I can't decide how I feel about this book. It was partially based on the authors own life. He states “I was chronically shy as a child... I wanted to distance myself from school, from that whole experience. To have a keep-your-head-down-and-get-through-it attitude. I wanted to write something from the point of view of a schoolboy that felt real – real to the experience I had at school“. The author does this very well. But the entire way through this book I couldn't get the image of my own high school out of my head. I had a very similar experience at school, I didn't have many friends and spent many lunchtimes on my own. It was very weird, I kept imagining the characters in my own high school, even though it was nothing like the one described in the book. I spent more time thinking about my own high school experience than I did of the characters.

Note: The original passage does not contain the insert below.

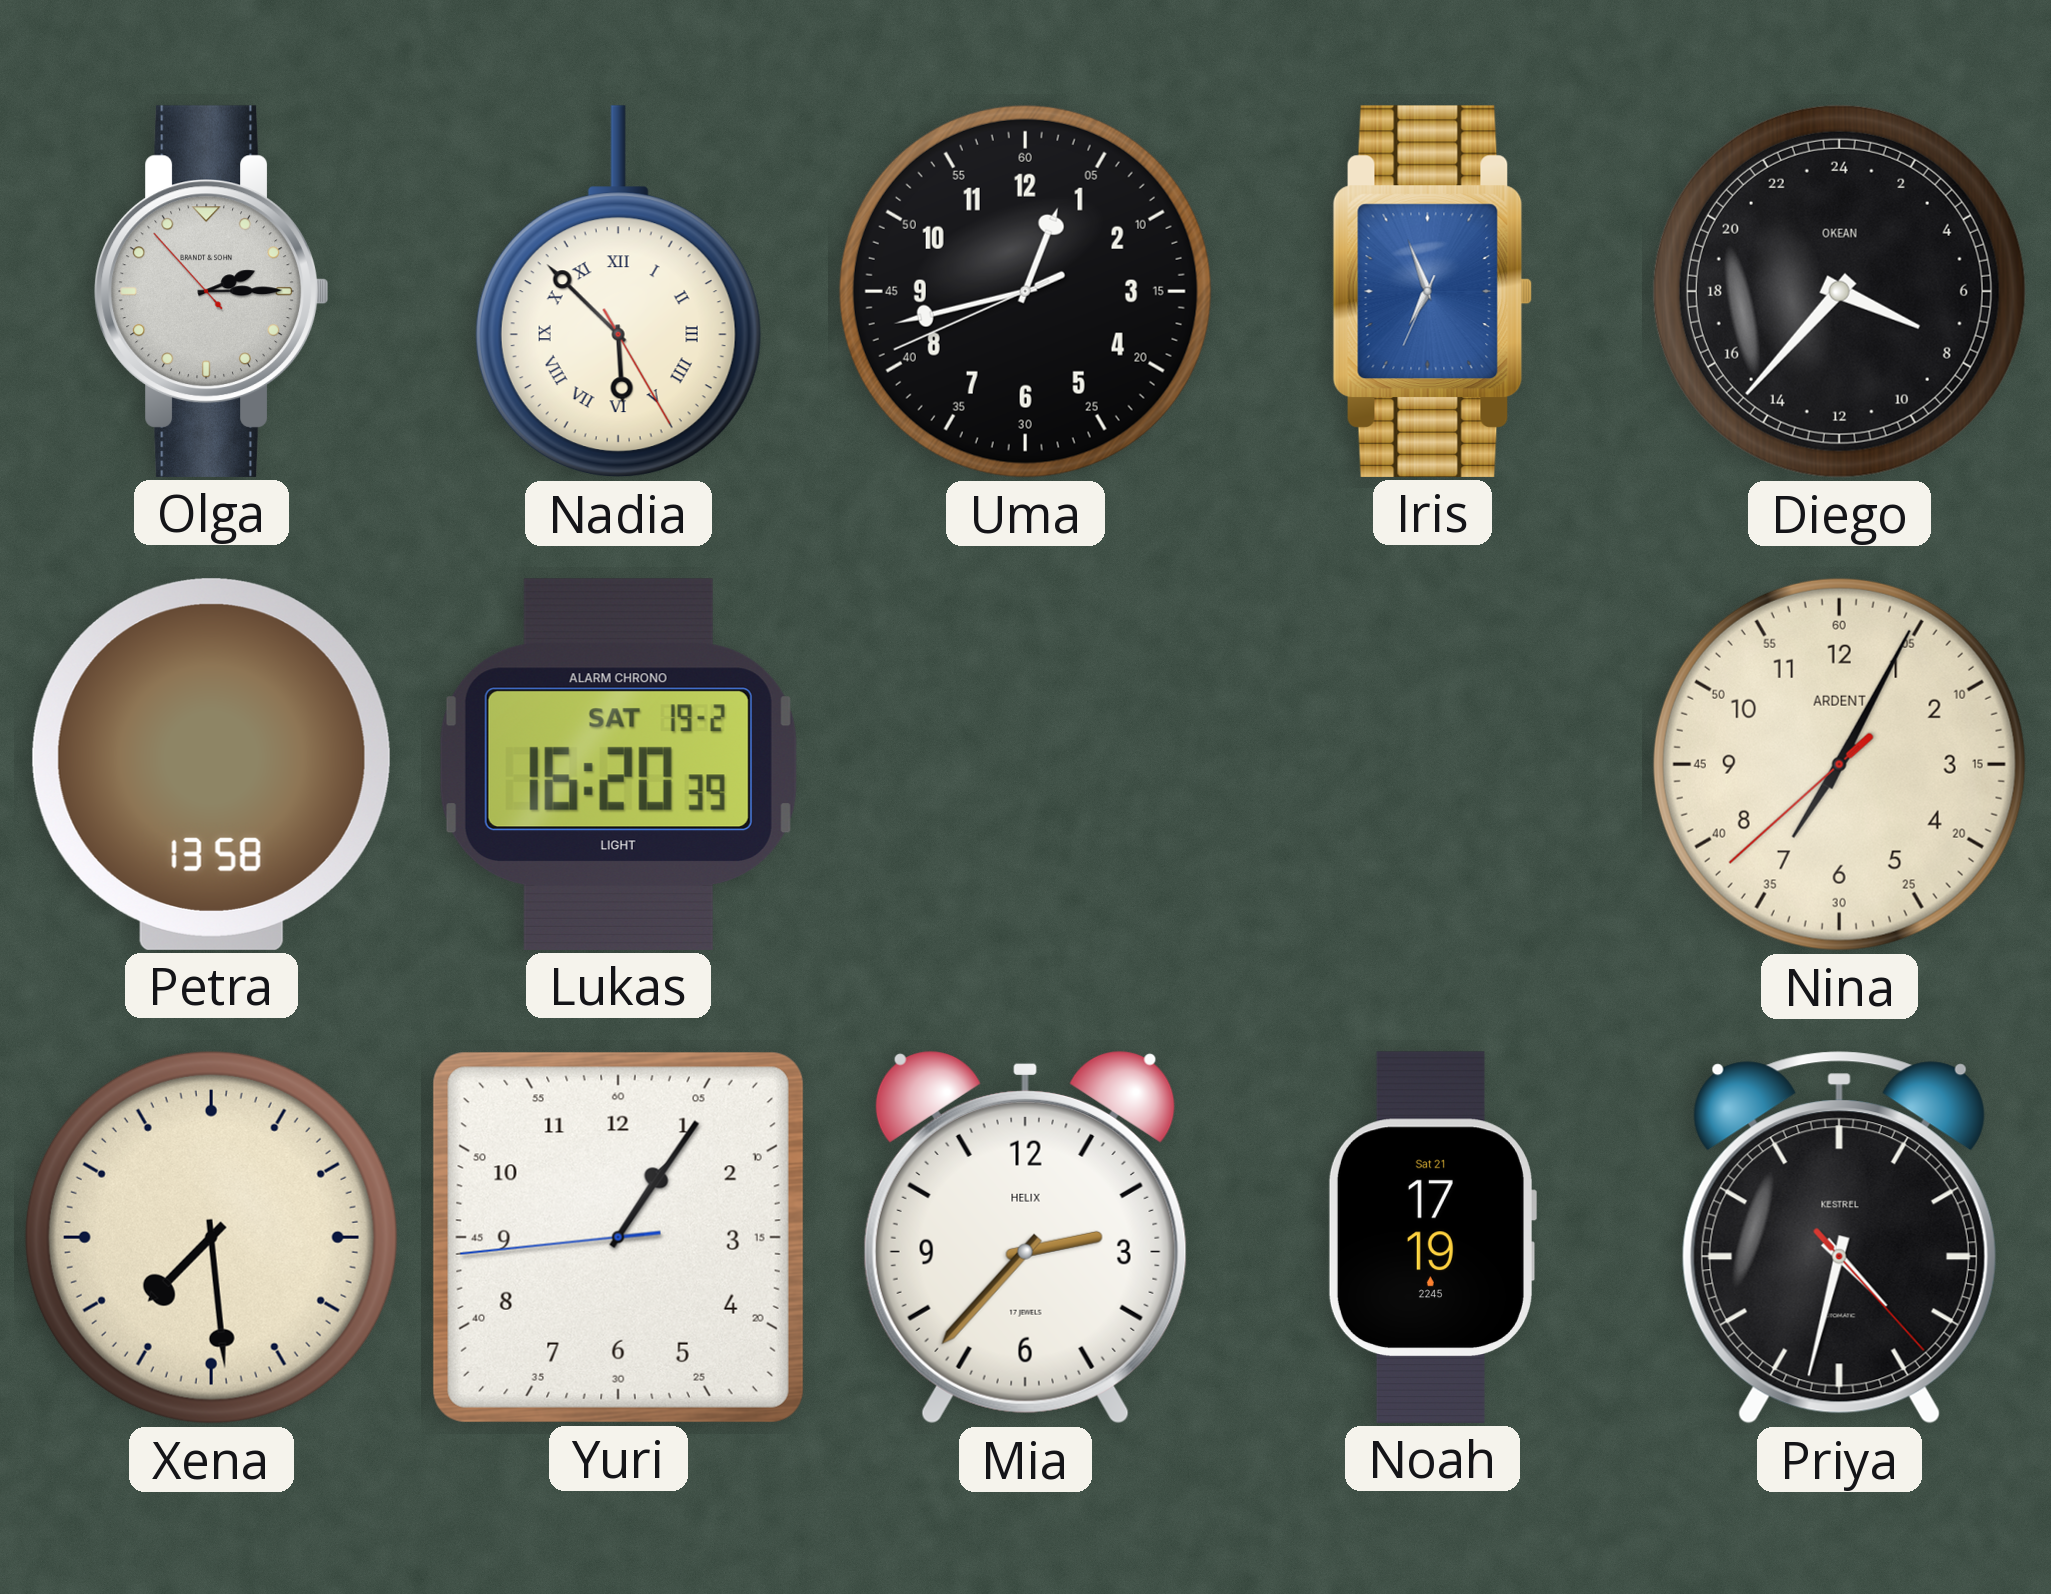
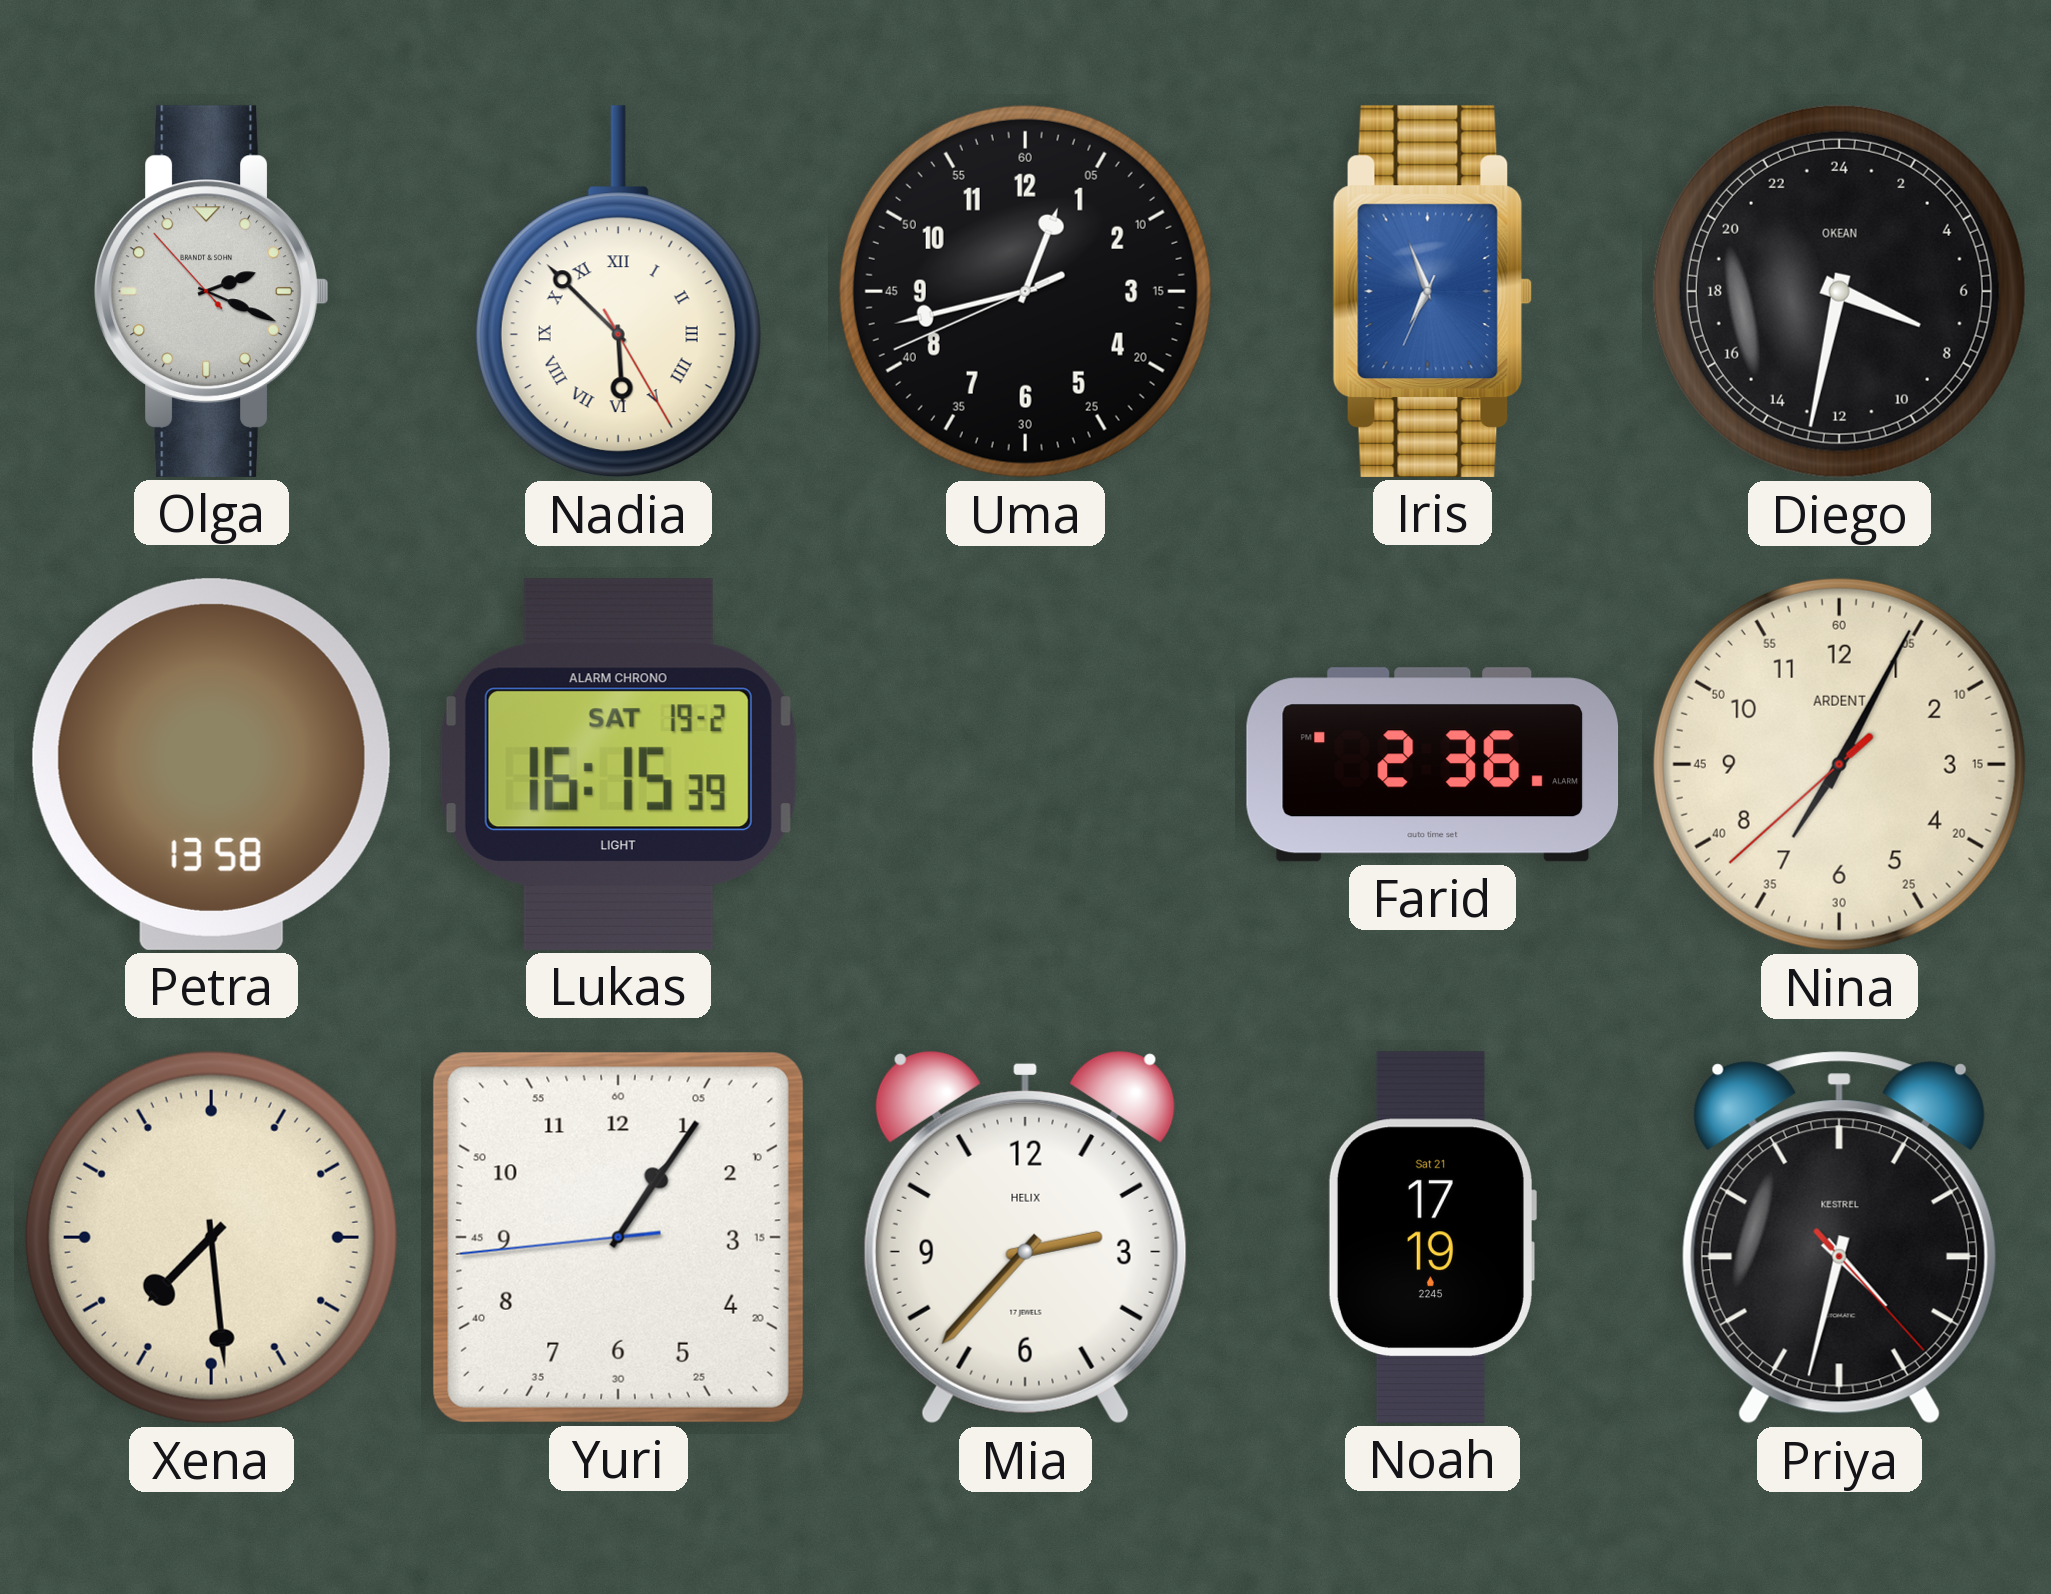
Olga: 2:14 -> 2:18
Diego: 7:37 -> 7:32
Lukas: 16:20 -> 16:15
Farid: none -> 2:36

There was one thing however that annoyed me about this book. It is about obsession and mental illness. The main character has schizophrenia. From very early on in the story you know there is not going to be a happy ending. The entire way through the book you are trying to guess what is real and what is happening inside the main characters head. At the end there is a small epilogue telling you what was real and what wasn't. I didn't like this. Throughout the book you are told enough that you could make an educated guess at what happens at the end, I would rather have come away from the book still trying to workout exactly what happened instead of being told outright.
Basically this was a strange one, I can't say I liked it but I didn't exactly dislike it either.
*I received a copy of this book from Hodder & Stroughton in exchange for an honest review.